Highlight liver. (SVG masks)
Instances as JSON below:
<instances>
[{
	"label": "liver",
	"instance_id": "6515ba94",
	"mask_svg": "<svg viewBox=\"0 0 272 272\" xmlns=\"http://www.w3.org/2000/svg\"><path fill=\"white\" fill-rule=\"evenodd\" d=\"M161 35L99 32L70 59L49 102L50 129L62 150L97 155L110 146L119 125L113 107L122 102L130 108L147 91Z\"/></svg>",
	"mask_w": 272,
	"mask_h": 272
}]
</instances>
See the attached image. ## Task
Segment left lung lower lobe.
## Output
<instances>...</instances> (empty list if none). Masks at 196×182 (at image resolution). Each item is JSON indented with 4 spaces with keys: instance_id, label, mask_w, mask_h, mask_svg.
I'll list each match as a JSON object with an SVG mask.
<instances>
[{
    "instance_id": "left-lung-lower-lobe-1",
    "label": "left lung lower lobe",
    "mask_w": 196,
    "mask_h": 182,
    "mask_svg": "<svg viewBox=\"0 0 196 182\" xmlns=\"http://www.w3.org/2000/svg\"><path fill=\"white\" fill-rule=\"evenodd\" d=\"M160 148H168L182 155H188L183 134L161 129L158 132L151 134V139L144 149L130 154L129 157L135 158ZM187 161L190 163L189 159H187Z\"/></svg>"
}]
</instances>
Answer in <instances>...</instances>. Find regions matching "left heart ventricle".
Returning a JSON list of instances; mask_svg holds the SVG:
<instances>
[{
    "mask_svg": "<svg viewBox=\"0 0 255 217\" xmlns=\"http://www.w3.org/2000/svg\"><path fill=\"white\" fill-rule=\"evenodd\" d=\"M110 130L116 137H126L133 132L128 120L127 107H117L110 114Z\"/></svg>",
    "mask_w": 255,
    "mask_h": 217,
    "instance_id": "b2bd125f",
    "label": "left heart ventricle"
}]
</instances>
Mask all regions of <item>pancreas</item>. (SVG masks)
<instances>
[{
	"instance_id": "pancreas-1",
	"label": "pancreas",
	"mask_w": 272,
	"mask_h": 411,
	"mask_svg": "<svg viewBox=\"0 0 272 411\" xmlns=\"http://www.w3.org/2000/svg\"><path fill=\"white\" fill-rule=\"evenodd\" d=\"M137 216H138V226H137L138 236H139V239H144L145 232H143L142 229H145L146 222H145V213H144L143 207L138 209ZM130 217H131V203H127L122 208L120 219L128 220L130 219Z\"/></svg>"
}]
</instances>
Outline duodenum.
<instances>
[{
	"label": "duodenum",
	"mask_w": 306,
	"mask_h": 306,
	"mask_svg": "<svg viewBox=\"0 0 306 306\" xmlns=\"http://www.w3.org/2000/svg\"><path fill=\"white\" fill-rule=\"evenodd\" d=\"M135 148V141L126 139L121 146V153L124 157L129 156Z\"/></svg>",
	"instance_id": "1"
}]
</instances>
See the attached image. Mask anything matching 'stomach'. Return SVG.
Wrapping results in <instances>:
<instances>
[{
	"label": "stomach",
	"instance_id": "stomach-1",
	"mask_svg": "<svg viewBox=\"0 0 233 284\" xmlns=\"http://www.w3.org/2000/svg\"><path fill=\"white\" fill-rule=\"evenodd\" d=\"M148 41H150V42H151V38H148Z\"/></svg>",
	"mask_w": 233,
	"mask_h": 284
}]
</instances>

● Exercise objective
Every piece of the data is to be set down again exactly.

● Output of the task
Highlight liver. (SVG masks)
Instances as JSON below:
<instances>
[{
	"label": "liver",
	"instance_id": "6515ba94",
	"mask_svg": "<svg viewBox=\"0 0 272 272\" xmlns=\"http://www.w3.org/2000/svg\"><path fill=\"white\" fill-rule=\"evenodd\" d=\"M161 35L99 32L70 59L49 102L50 129L62 150L97 155L110 146L119 125L113 107L122 102L130 108L147 91Z\"/></svg>",
	"mask_w": 272,
	"mask_h": 272
}]
</instances>
See the attached image. ## Task
Segment left lung lower lobe.
## Output
<instances>...</instances> (empty list if none). Masks at 196×182 (at image resolution). Each item is JSON indented with 4 spaces with keys: instance_id, label, mask_w, mask_h, mask_svg.
I'll list each match as a JSON object with an SVG mask.
<instances>
[{
    "instance_id": "left-lung-lower-lobe-1",
    "label": "left lung lower lobe",
    "mask_w": 196,
    "mask_h": 182,
    "mask_svg": "<svg viewBox=\"0 0 196 182\" xmlns=\"http://www.w3.org/2000/svg\"><path fill=\"white\" fill-rule=\"evenodd\" d=\"M160 148H168L182 155H188L183 134L161 129L158 132L151 134V139L144 149L130 154L129 157L135 158ZM187 161L190 163L189 159H187Z\"/></svg>"
}]
</instances>
Answer in <instances>...</instances>. Find regions matching "left heart ventricle".
Returning a JSON list of instances; mask_svg holds the SVG:
<instances>
[{
    "mask_svg": "<svg viewBox=\"0 0 255 217\" xmlns=\"http://www.w3.org/2000/svg\"><path fill=\"white\" fill-rule=\"evenodd\" d=\"M110 130L116 137H126L133 132L128 120L127 107H117L110 114Z\"/></svg>",
    "mask_w": 255,
    "mask_h": 217,
    "instance_id": "b2bd125f",
    "label": "left heart ventricle"
}]
</instances>
Mask all regions of <item>pancreas</item>. (SVG masks)
<instances>
[{
	"instance_id": "pancreas-1",
	"label": "pancreas",
	"mask_w": 272,
	"mask_h": 411,
	"mask_svg": "<svg viewBox=\"0 0 272 411\" xmlns=\"http://www.w3.org/2000/svg\"><path fill=\"white\" fill-rule=\"evenodd\" d=\"M137 216H138V226H137L138 236H139V239H144L145 232H143L142 229H145L146 222H145V213H144L143 207L138 209ZM130 217H131V203H127L122 208L120 219L128 220L130 219Z\"/></svg>"
}]
</instances>
Outline duodenum.
<instances>
[{
	"label": "duodenum",
	"mask_w": 306,
	"mask_h": 306,
	"mask_svg": "<svg viewBox=\"0 0 306 306\" xmlns=\"http://www.w3.org/2000/svg\"><path fill=\"white\" fill-rule=\"evenodd\" d=\"M135 148V141L126 139L121 146V153L124 157L129 156Z\"/></svg>",
	"instance_id": "1"
}]
</instances>
See the attached image. Mask anything matching 'stomach'. Return SVG.
Wrapping results in <instances>:
<instances>
[{
	"label": "stomach",
	"instance_id": "stomach-1",
	"mask_svg": "<svg viewBox=\"0 0 233 284\" xmlns=\"http://www.w3.org/2000/svg\"><path fill=\"white\" fill-rule=\"evenodd\" d=\"M148 41H150V42H151V38H148Z\"/></svg>",
	"mask_w": 233,
	"mask_h": 284
}]
</instances>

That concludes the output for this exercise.